Your answer must be an exact transcription of the data, with every picture omitted.

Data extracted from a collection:
····················
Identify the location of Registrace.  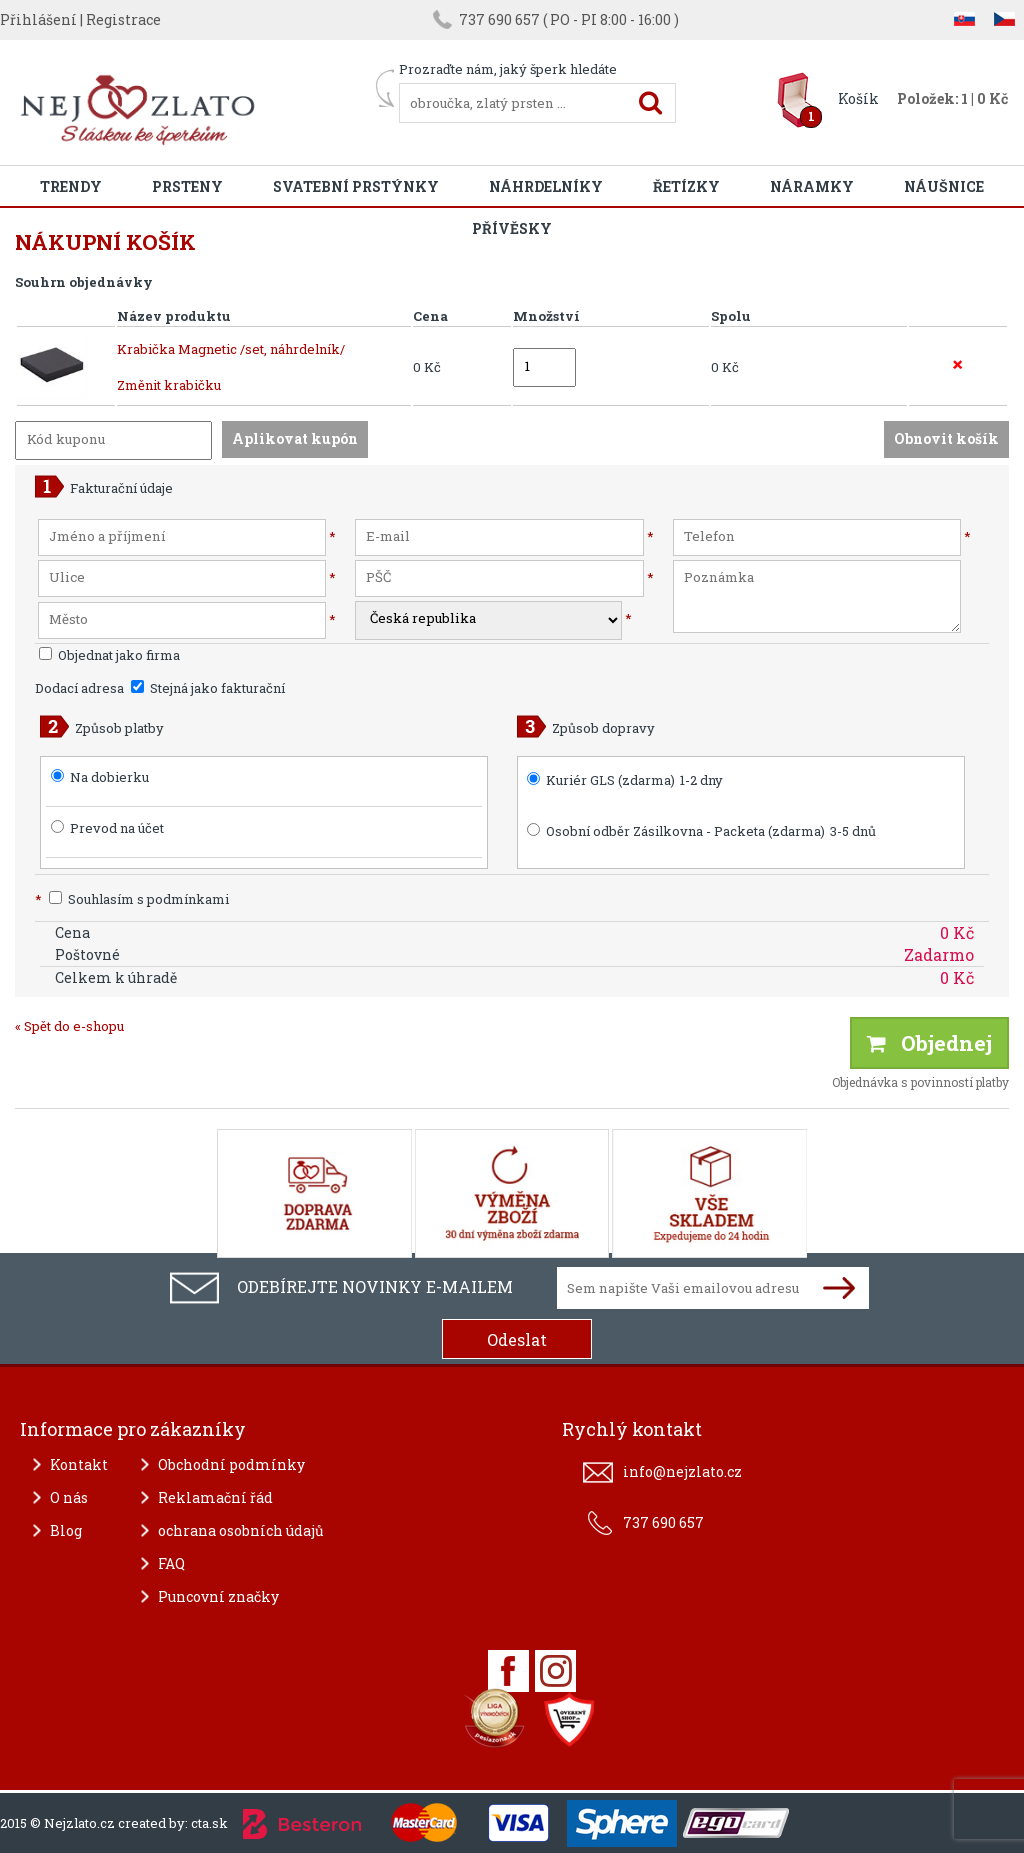
(123, 19).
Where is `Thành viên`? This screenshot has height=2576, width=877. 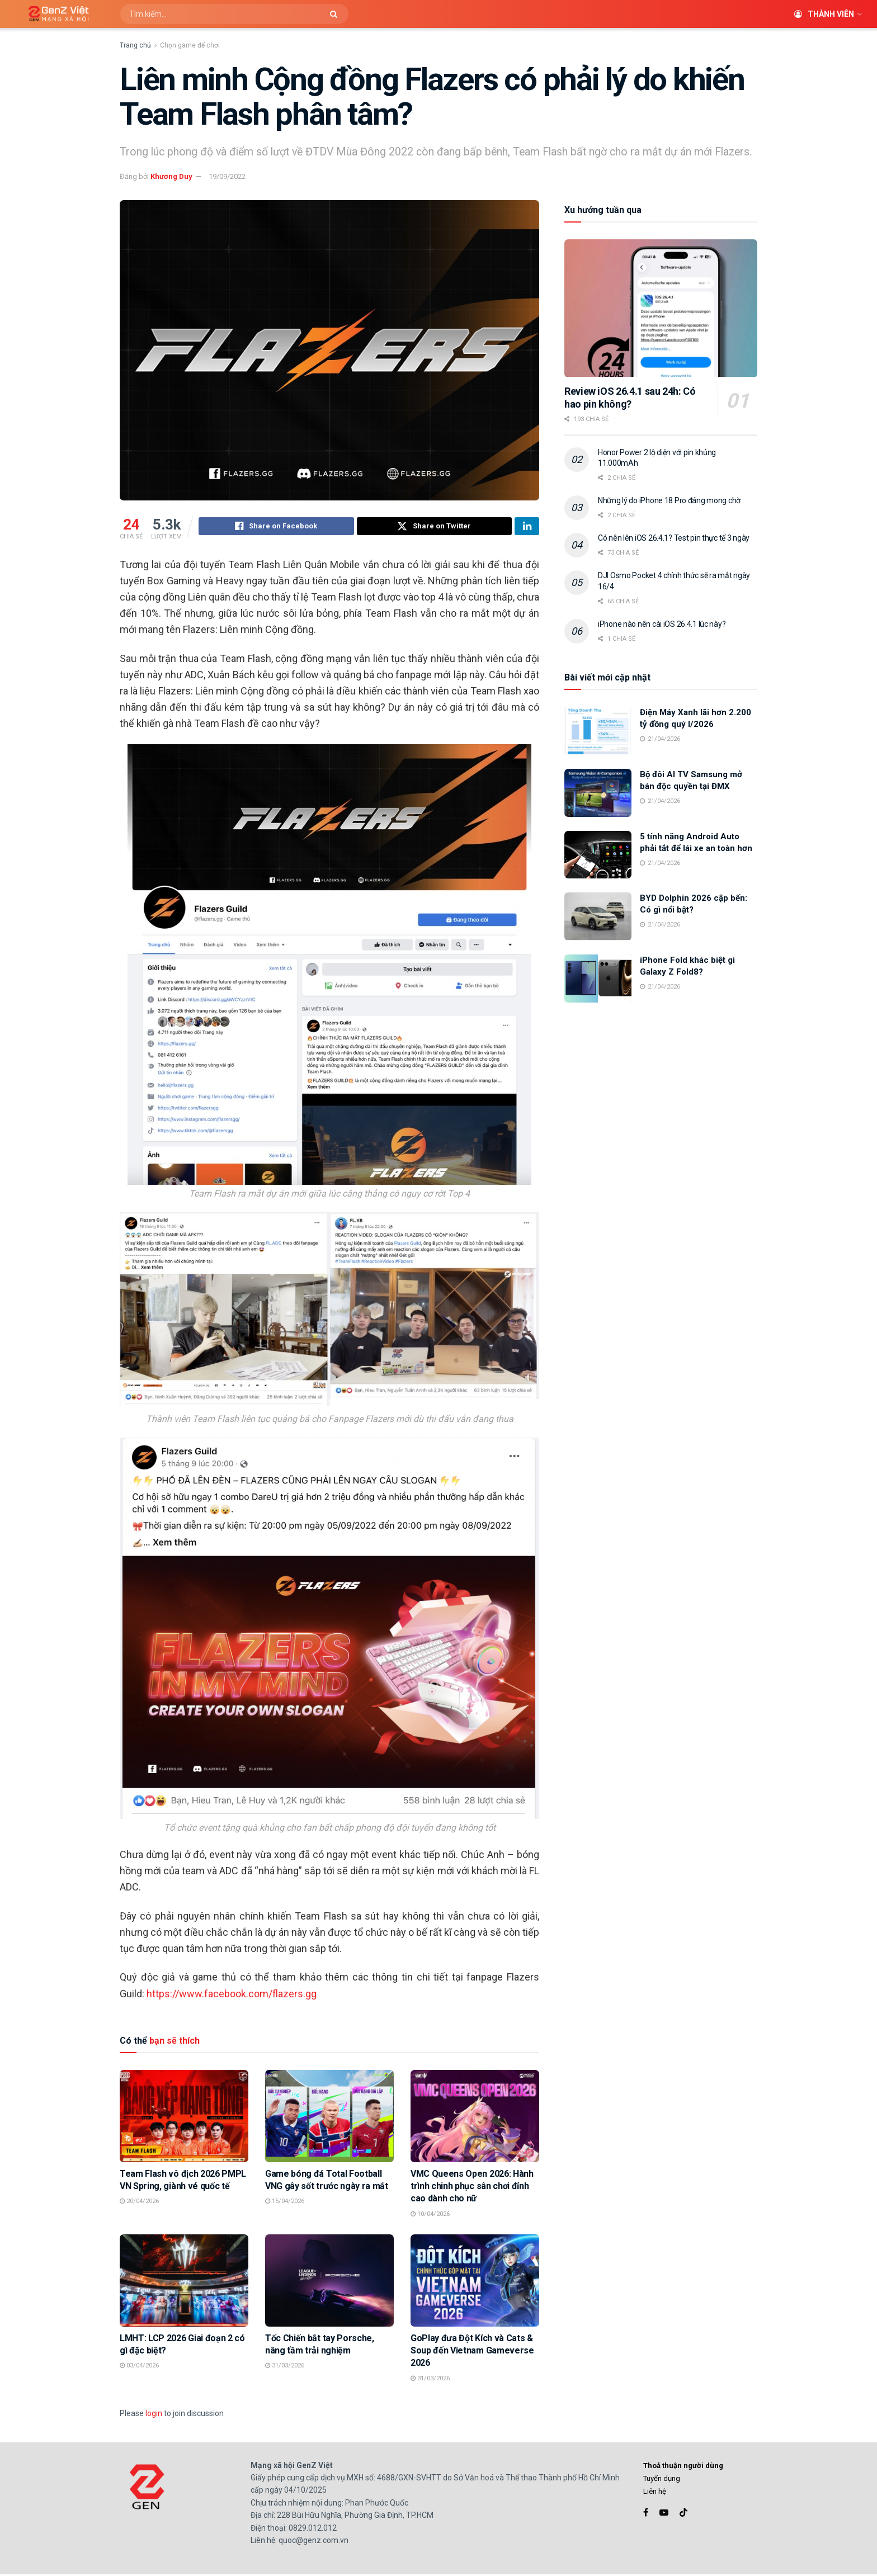
Thành viên is located at coordinates (824, 14).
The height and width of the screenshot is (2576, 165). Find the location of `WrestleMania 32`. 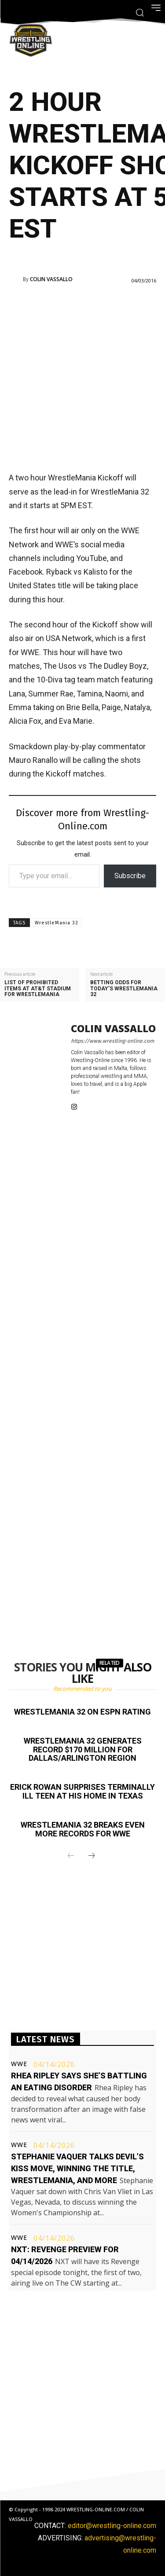

WrestleMania 32 is located at coordinates (56, 923).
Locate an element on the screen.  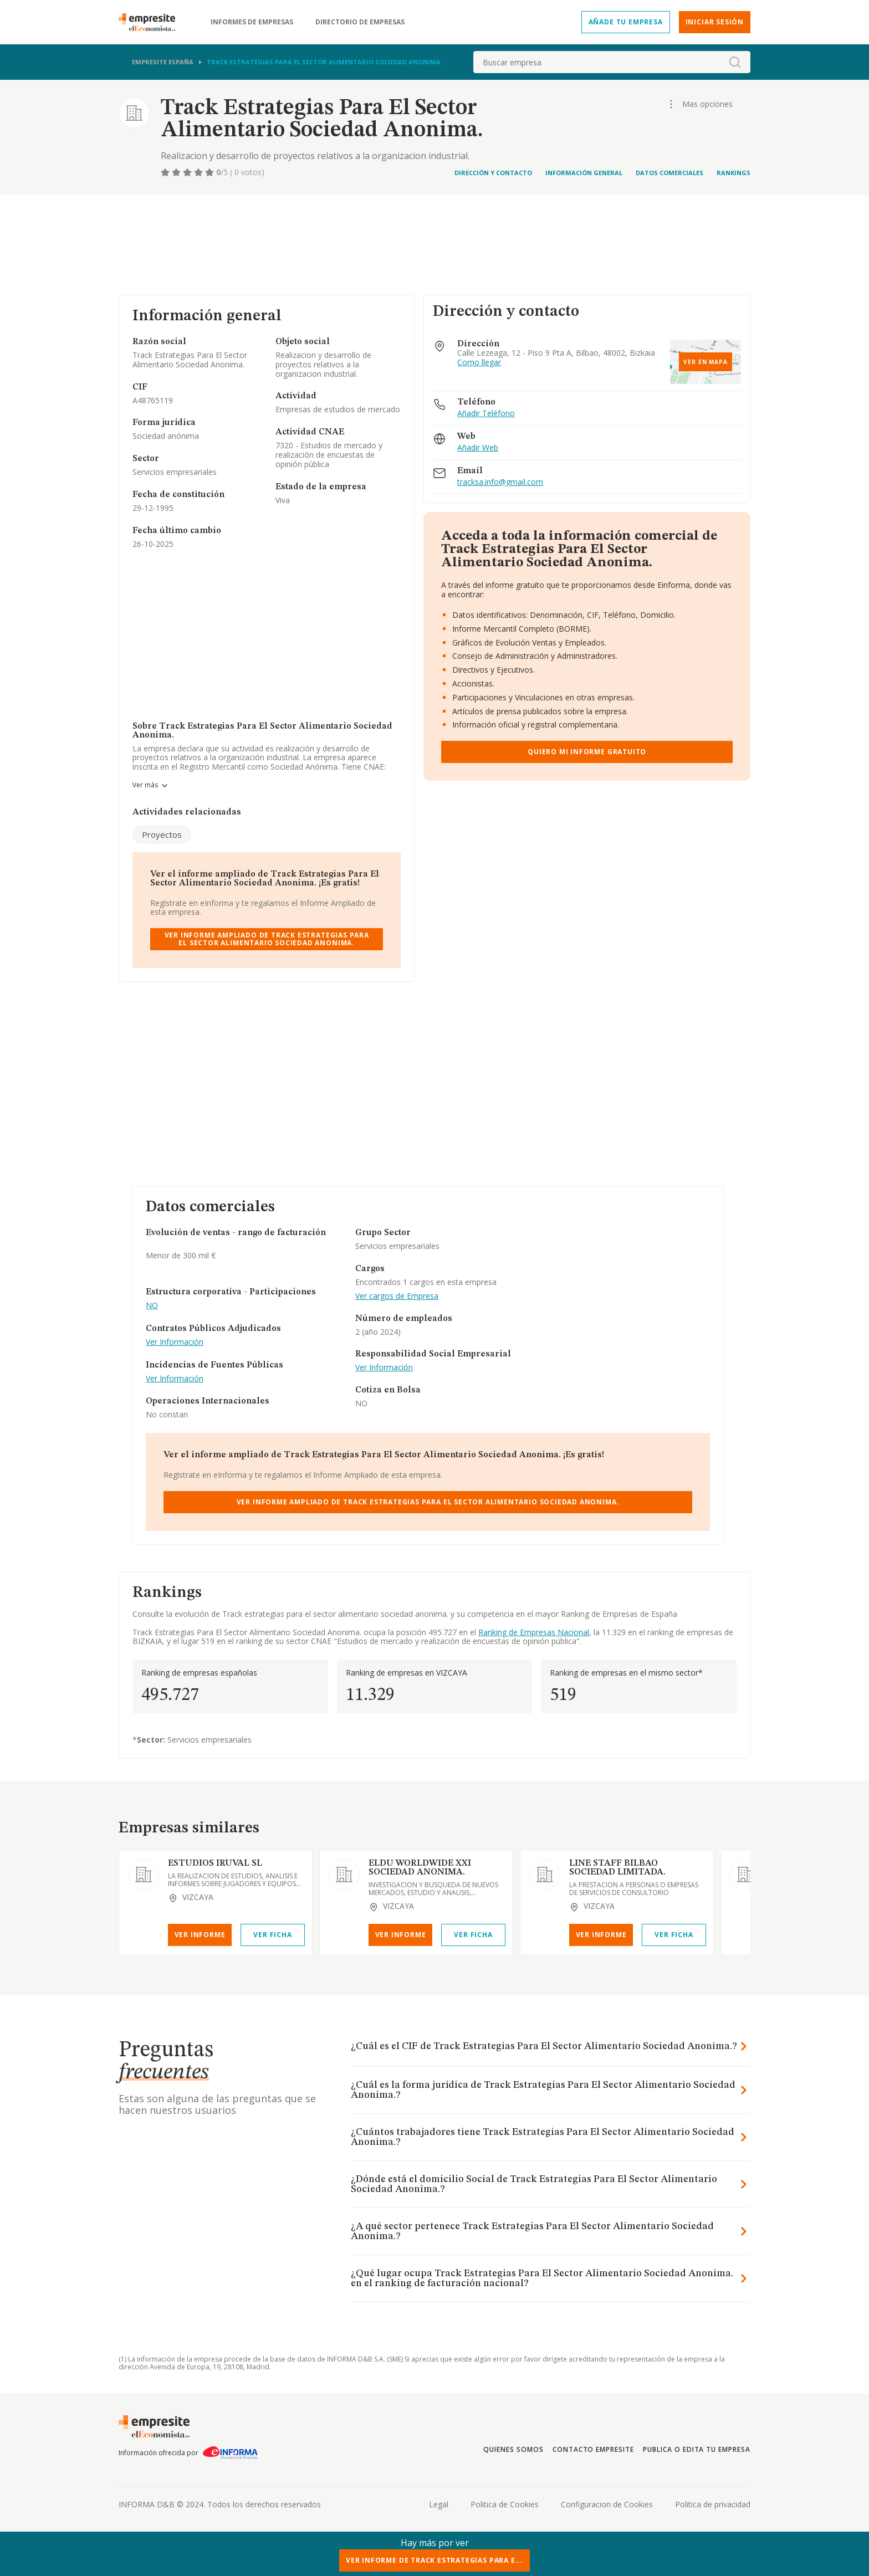
Publica o edita tu empresa is located at coordinates (696, 2449).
····················
### Exercise result
Identify the location of Registrace.  
(123, 19).
Where is `Thành viên`? This screenshot has height=2576, width=877. 
Thành viên is located at coordinates (824, 14).
The height and width of the screenshot is (2576, 165). Find the location of `WrestleMania 32`. 

WrestleMania 32 is located at coordinates (56, 923).
Locate an element on the screen.  
Publica o edita tu empresa is located at coordinates (696, 2449).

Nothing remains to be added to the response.